Twenty years in and finally realizing asking for and needing help doesn’t mean I’m failing at being “her” mom… or just being human. As I’ve been preparing for her medical transition to adult care, I keep coming back to the intake appointment to the Medically Complex Program at Children’s. Nurse Heather said to prepare that the intake would take at least 2 hours, in reality the appointment lasted 4 hours. Throughout the appointment I had moments of sheer overwhelming raw emotion- where tears flowed and I kept saying, “So she really is more. She really is harder. I’ve been doing all of this alone. You can help me?” Heather just kept saying yes, it’s okay, children like Ivey is one of the reasons the Program is opening. Parents like you need help managing her healthcare. It’s a lot. I kept apologizing for crying. Needing help feels like weakness. Silly, I know. Still, with the Medically Complex Program, her schedule requires vigilance. Here we are, on the countdown to a place where the supports from the internal system will be removed.
Twenty years in, we are more experienced; however, we, I am also older. The mental and physical demands look and feel different. Our bodies are older and physically weaker. I know the challenges ahead and there is also a land of unknown. Still, I can remember the exact conversation with an acquaintance just weeks after Ivey’s birth that put my wall up that me having weaknesses somehow reflected on Ivey, or that I wasn’t strong enough to be her mom. As I say this I can see Tami rolling her eyes and giving me a “talking too”. We have incredible family and friends who have helped and supported us every step of the way- and in my mind, there should have been a cut off date where we had our feet under us and not needing “help”. Truth is: We have had our feet under us - I have- for years, but I need help notwithstanding however experienced.
Ivey is more. It’s that simple. Yet, it’s that complicated. The glory of social media is seeing other moms write something right out of my brain- and I think, “me too". - So it’s not just me. The hardest part is allowing myself to ask and not feel the guilt of asking for another’s time. The other hardest, taking that moment to do something that is viewed as rest. Rest feels like guilt. Just over a year ago I made myself to restart taking 60 minutes every few days to go to my basement and workout. I had to. Ivey is heavier. The wheelchairs are heavier. I am older. Plus, I missed being the person in the mirror I once was. Vanity kicked in - is that wrong?
Matt and I are in a season where our bodies are demanding we - I - ask for help. Matt and I both are wrestling with back and neck issues because we are becoming "old people". Years of lifting wheelchairs and people are catching up with us. With healthcare changing, and in the medical care transition in the months to come, I need help with the moving components, the meeting of new doctors, making the drives, weighing the decisions, and talking things through. Physically, we need some hands-on learning of Ivey.
No one can compare themselves to myself, Matt, Knox, Walker, or Ivey's girls. Our little family of 5 has had years of hands-on training, with lots of mistakes I might add. Ivey's girls are a unique brand of twenty somethings - and fearless. They come in during their college years with zeal and enough naivety to become extraordinary. They come into our home, I teach them, they learn from each other - and they run like the wind. Seizures may scare them, but they know what to do and that fear becomes awareness. Feeding pumps - they learn how to work. The list goes on... they learn, find their comfort zone, and next thing you know, they throw Ivey in the car and they go. Ivey's girls adapt and see her medical as a mere part of Ivey, not who she is. But I see the fear it in the faces of others.

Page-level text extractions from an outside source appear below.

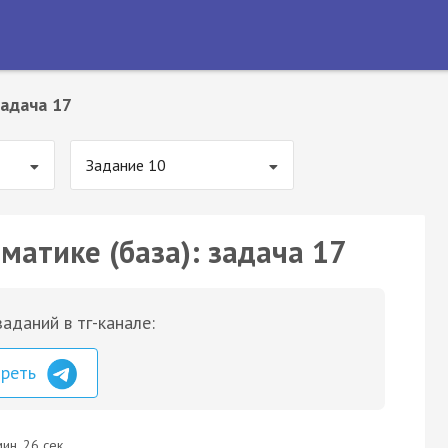
адача 17
Задание 10
матике (база): задача 17
аданий в тг-канале:
треть
ин. 26 сек.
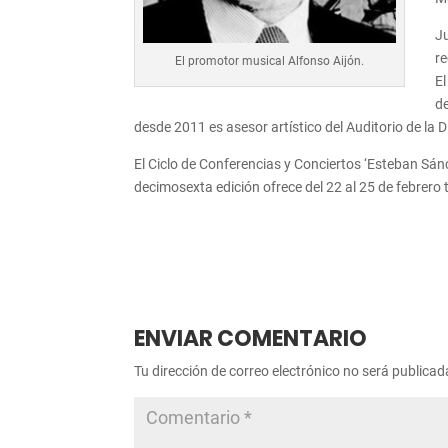
J
re
El promotor musical Alfonso Aijón.
El
d
desde 2011 es asesor artístico del Auditorio de la 
El Ciclo de Conferencias y Conciertos ‘Esteban Sánc
decimosexta edición ofrece del 22 al 25 de febrero 
ENVIAR COMENTARIO
Tu dirección de correo electrónico no será publicad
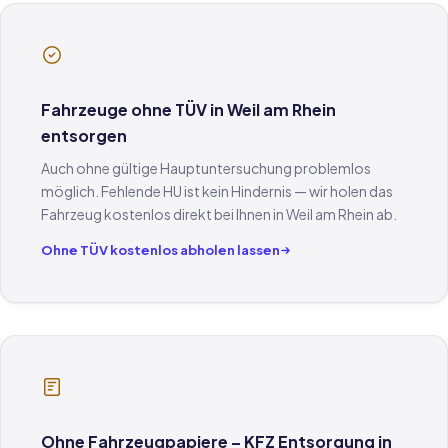
Fahrzeuge ohne TÜV in Weil am Rhein
entsorgen
Auch ohne gültige Hauptuntersuchung problemlos
möglich. Fehlende HU ist kein Hindernis — wir holen das
Fahrzeug kostenlos direkt bei Ihnen in Weil am Rhein ab.
Ohne TÜV kostenlos abholen lassen
Ohne Fahrzeugpapiere – KFZ Entsorgung in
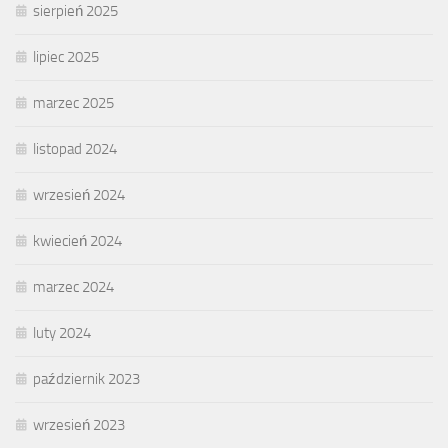
sierpień 2025
lipiec 2025
marzec 2025
listopad 2024
wrzesień 2024
kwiecień 2024
marzec 2024
luty 2024
październik 2023
wrzesień 2023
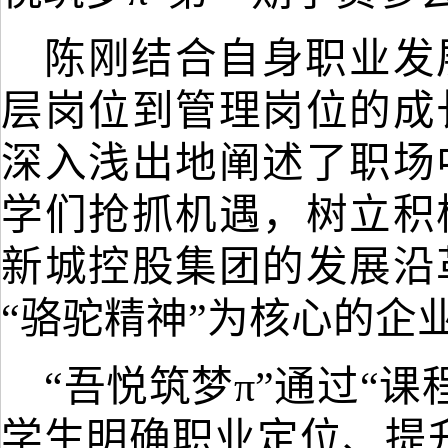
陈刚结合自身职业发
层岗位到管理岗位的成
深入浅出地阐述了职场
学们
抢抓机遇，
树立积
新城控股集团的发展沿
“
骆驼精神
”
为核心的企
“吾悦筑梦π”通过“
学生明确职业定位、提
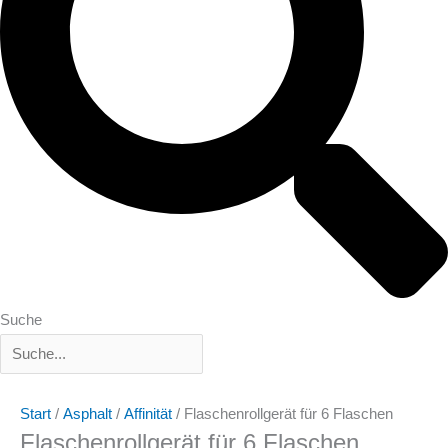
Suche
Start
/
Asphalt
/
Affinität
/ Flaschenrollgerät für 6 Flaschen
Flaschenrollgerät für 6 Flaschen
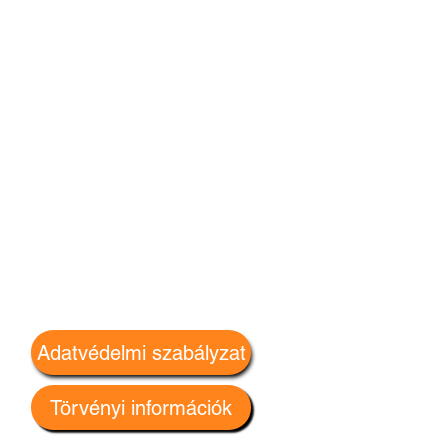
Adatvédelmi szabályzat
Törvényi információk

I know there is a fear of not knowing what to do or feeling like you don't have the skillset. I lean away, I guess, because I feel like it is protecting everyone, not just Ivey.

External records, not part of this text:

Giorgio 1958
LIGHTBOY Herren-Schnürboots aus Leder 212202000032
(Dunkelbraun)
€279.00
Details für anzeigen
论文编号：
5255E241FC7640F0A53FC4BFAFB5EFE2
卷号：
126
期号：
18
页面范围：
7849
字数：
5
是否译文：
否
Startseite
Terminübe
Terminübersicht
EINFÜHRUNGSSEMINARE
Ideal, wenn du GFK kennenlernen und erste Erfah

Here is the secret I will share in part of my stubbornness to ask for help: I know Ivey intimidates others. People see us or Ivey's sitters and feel like they can't do what we do. I had to learn and I still second-guess myself every single day. No one has to learn, but inside, I want all of our people to learn. Maybe not all of it, but a part. We need, truly have a need, for people in our village to also learn to harder parts (seizures and medical trivia), the physical parts (PT routines, OT routines), or her communication parts (signing) and a huge need, helping us teach Ivey how to use her AAC device (Ivey's Word iPad). She named it. And look, we are ALL trying to learn how to use that blasted thing. I need help. There, I said it. I need help in various areas. Not everyone need to know all areas, just help where comfortable-ish. And, I need some to step completely out of their comfort zones and learn the really hard parts. We need everyone to become a somewhat expert in parts so that there is a complete whole.
I know I don't have to carry it all, but setting some down, or having someone help carry part of this life with her is so hard - maybe it is having strength to ask that really overrides the weakness in thinking we can do this all alone.... I am not sure how all of this fits together. I don't have the answers for everything. I have a lot of "I don't knows" right now. In the end, what I have always known, Ivey was made for this world, all of her. Letting others in - by asking is the only way through. It really is that simple, yet so hard.